Things always started moving at the top and then worked their way
down. In the end everyone shared in the wealth. Therefore he was cutting
taxes for the rich. That would serve as an incentive and consequently
there would be more contests and more sponsors and more people getting
rich. A reporter asked him if he was going to enter the contest himself.

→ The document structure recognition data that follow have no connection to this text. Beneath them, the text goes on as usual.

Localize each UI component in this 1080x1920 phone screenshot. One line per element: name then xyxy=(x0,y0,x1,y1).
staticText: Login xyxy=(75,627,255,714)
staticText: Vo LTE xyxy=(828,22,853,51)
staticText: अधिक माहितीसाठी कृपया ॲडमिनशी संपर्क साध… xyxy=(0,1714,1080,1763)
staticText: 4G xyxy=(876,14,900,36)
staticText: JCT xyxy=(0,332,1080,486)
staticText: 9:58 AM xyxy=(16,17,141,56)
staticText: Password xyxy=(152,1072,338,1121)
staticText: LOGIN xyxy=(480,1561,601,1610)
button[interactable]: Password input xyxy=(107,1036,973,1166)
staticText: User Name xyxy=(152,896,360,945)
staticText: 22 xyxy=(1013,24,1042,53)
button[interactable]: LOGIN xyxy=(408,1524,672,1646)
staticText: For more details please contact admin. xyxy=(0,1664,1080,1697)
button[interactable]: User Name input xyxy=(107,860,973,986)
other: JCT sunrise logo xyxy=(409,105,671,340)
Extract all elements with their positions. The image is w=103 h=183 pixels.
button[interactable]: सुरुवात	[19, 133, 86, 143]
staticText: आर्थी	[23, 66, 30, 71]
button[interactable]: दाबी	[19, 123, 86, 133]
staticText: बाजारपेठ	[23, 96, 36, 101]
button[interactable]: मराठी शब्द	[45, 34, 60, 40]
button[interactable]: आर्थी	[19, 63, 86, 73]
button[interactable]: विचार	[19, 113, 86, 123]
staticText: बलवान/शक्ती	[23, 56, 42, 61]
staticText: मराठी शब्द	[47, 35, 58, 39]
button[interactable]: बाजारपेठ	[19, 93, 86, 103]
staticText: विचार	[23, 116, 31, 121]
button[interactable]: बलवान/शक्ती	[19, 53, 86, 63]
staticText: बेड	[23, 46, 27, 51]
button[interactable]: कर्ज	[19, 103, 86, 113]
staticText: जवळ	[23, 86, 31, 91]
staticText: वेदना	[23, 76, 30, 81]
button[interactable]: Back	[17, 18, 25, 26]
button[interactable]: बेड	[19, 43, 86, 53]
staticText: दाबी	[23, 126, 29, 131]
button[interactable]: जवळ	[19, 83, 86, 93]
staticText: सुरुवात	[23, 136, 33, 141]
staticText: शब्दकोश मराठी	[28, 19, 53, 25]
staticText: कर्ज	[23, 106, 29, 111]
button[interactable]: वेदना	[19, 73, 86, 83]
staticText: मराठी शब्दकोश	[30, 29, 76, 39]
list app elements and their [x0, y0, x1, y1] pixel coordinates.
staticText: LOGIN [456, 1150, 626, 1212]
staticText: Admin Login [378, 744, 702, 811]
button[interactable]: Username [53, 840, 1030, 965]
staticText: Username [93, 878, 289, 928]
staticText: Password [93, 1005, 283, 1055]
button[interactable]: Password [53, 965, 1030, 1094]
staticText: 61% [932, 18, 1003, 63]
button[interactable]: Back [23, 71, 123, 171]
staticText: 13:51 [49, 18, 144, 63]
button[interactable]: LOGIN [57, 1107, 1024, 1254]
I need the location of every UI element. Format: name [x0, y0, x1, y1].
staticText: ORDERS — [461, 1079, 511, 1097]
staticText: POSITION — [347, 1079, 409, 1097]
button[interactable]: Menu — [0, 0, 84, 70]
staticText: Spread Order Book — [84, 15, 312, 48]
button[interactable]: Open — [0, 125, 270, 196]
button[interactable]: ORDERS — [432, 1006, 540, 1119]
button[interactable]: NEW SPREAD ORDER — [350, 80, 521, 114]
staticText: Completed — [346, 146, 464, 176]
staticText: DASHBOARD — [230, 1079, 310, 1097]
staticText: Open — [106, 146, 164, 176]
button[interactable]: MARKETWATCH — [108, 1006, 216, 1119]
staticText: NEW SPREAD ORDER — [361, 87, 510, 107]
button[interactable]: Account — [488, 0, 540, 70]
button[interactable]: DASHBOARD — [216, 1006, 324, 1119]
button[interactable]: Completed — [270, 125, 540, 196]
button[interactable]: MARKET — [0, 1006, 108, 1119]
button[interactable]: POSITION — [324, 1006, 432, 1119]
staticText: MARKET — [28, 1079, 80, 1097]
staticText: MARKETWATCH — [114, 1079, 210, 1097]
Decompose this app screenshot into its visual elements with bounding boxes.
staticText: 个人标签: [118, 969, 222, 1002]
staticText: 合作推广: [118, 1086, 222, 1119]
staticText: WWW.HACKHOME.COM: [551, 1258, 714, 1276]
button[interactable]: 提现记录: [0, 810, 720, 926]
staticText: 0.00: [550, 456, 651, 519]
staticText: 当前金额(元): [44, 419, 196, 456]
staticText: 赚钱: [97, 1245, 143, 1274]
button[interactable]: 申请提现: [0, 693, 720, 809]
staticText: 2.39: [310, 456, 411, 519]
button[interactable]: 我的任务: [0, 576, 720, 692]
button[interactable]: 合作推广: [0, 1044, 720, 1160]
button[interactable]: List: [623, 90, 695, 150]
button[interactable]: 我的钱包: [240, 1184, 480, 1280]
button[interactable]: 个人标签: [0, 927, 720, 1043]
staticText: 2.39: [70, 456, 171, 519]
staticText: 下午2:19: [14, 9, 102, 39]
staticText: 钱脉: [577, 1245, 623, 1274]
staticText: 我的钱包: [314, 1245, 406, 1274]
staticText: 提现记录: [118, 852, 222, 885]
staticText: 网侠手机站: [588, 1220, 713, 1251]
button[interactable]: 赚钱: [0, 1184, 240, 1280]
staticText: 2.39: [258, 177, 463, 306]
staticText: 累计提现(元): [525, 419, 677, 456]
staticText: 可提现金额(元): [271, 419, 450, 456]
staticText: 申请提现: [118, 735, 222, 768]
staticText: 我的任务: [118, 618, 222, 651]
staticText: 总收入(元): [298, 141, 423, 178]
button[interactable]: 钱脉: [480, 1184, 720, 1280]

"I've already won," he said.
John worked mornings or nights. That meant
6:30 a.m. till 4 p.m. or 4 p.m. till 1 a.m. They switched every week,
or sometimes, for whatever reason, he'd work mornings or nights two
weeks straight and once for a solid month, like when Mac, the other
cook, got married and wanted to be with the wife at night. When he
the whole day was shot. He'd get up late in the morning and hang around
the house until it was time to go to work, at the most doing a little
shopping or maybe his laundry. When he worked mornings he could lead
a normal life, which meant having a proper dinner and maybe seeing
a movie and afterwards stopping in at a bar and having a couple of
beers. Mostly he stayed home and watched TV, which he figured was
what most people were doing with their time. He didn't mind working
nights on weekends since he had nothing special to do so sometimes
he switched with Mac at the end of the week and did two straight weekends
at night. He envied Mac, who it turned out had been in the Navy too.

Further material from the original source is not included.